そんな彼等の、4年後の会社選びも、とびきり華やかでしたねぇ。みんな“イメージが良いから”とか“本社が丸の内にあるから”とか、“海外赴任するオトコ捕まえて、自分も海外暮らしした〜い!”とか、まぁ、そういう理由で、会社選びしていましたもん。職種なんて別に関係ないわけです。
で、しつこいようですが、なんせバブリーな時代。ですから、商社に銀行に航空会社に…と、みんな次から次へと、面白いように、“凄〜い!”会社から内定を貰い、“どれにしよっかなぁ〜?”と、悩んでいましたねぇ。ったく! 遊んでばかりいたのにさっ! でもこれはこれで、考えに“ブレ”がないわけですから、何だかとてつもなく凄いことだなぁ…と、妙に感心したりもしましたっけ。

で、一方のこのへそ曲がりは、20歳の頃からアルバイトしていた世界に、そのまま就職。そうして非常に個性的で、魅力的で、尊敬できる、愛すべき人達と出会うわけです。はい、ですからもう、断然張り切りましたよ。“自分の居場所をやっと見つけたゾ!”…って。
でもね、彼等の“最終学歴”なんて、考えてみたら、よくは知らないんですよね。そんなこと、話題にも上りませんから。そうよ、人間の魅力って、そういうことでは測れないって! ねっ、そういうモンよ!

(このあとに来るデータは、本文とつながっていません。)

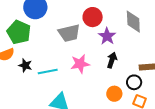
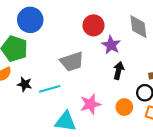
gray trapezoid: (69, 33) -> (72, 62), moved
pink star: (80, 64) -> (90, 104), moved

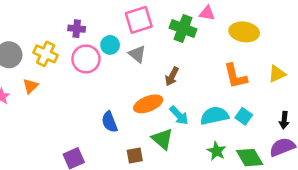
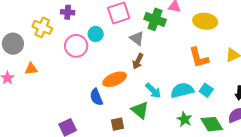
purple cross: (77, 29) -> (68, 12), moved
yellow cross: (46, 54) -> (42, 27), moved
gray triangle: (137, 54) -> (137, 38), moved
brown arrow: (172, 76) -> (138, 61), moved
orange triangle: (30, 86) -> (31, 69), turned 40
orange ellipse: (148, 104) -> (115, 79), moved

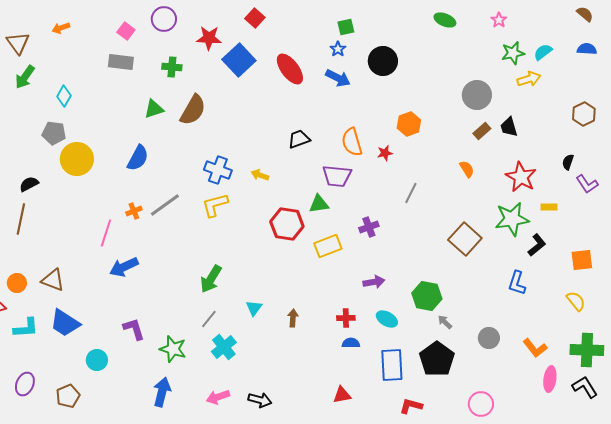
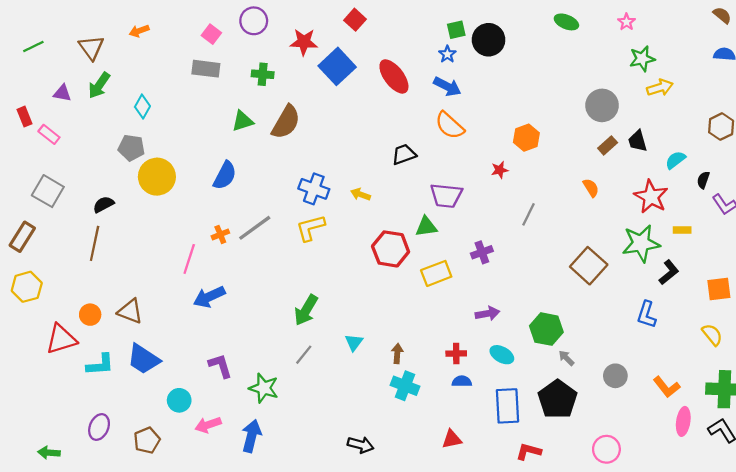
cyan semicircle: (543, 52) -> (675, 160), moved
black circle: (383, 61) -> (489, 40), moved
orange semicircle: (352, 142) -> (450, 125), moved, turned -32
cyan cross: (224, 347) -> (405, 386), moved, turned -30
pink arrow: (218, 397) -> (208, 425), moved

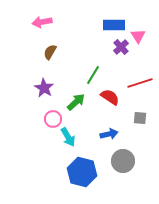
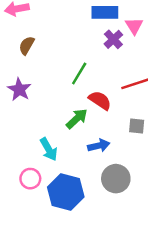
green arrow: (76, 102) -> (77, 119), moved
pink circle: (53, 119) -> (30, 179), moved

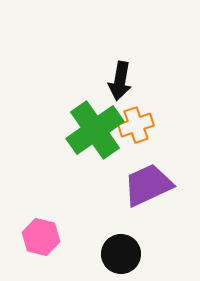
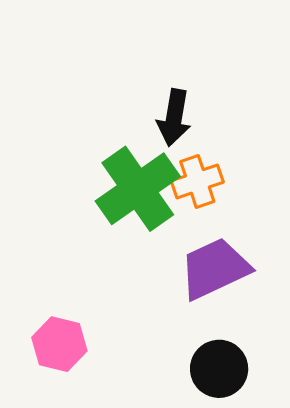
black circle: (121, 254) -> (219, 369), moved

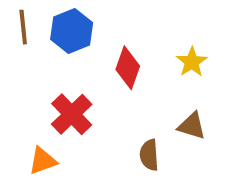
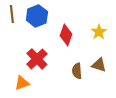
brown semicircle: (149, 155) -> (77, 71), moved

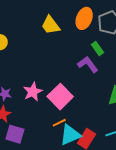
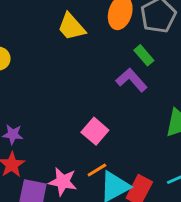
pink star: (33, 92) -> (63, 182), moved, turned -30
pink square: (60, 97) -> (95, 131), size x0.7

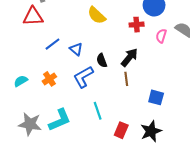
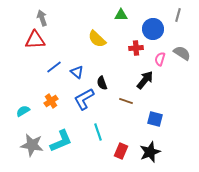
black arrow: (129, 57) -> (145, 80), moved
brown line: (126, 79) -> (126, 101), turned -64
cyan semicircle: (21, 81) -> (23, 111), moved

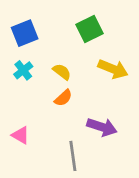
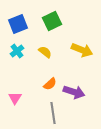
green square: (90, 29) -> (52, 21), moved
orange semicircle: (63, 98) -> (50, 84), moved
pink triangle: (21, 135) -> (15, 98), turned 32

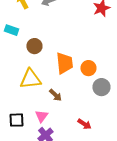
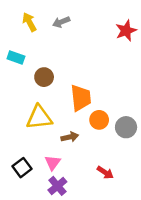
orange circle: (88, 68) -> (99, 120), moved
brown arrow: (55, 95) -> (70, 137), turned -56
black square: (16, 120) -> (22, 168), turned -35

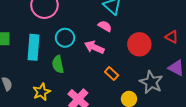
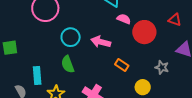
pink semicircle: (105, 26) -> (124, 19), moved
cyan rectangle: (33, 47) -> (37, 76), moved, size x0.7
gray star: (151, 82) -> (162, 67), size x0.6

でも、そう、大学生活が楽しく充実したものだったら、“退屈だ。何か面白いことないかな”と、ある日突然、キャンパス内の公衆電話に吸い寄せられ、いきなり音楽雑誌編集部に電話することはなかったろうし、そうしたら今の私も、素敵な人達との出会いもなかったろうし…。って、そう思うと、もうゾッとします。
ってことは、もしかして、あの悶々とした4年間にも、ちゃんと意味があった…ってことか? アッハッハ。人生の不思議。話が少々逸れてしまいましたが…。

そうそう、因みに、先に記したアメリカン・スクール時代の友人達、みんな当時目指していた学校に入り、志していた職業に就き、そうして今でも現役で頑張っています。あっぱれ!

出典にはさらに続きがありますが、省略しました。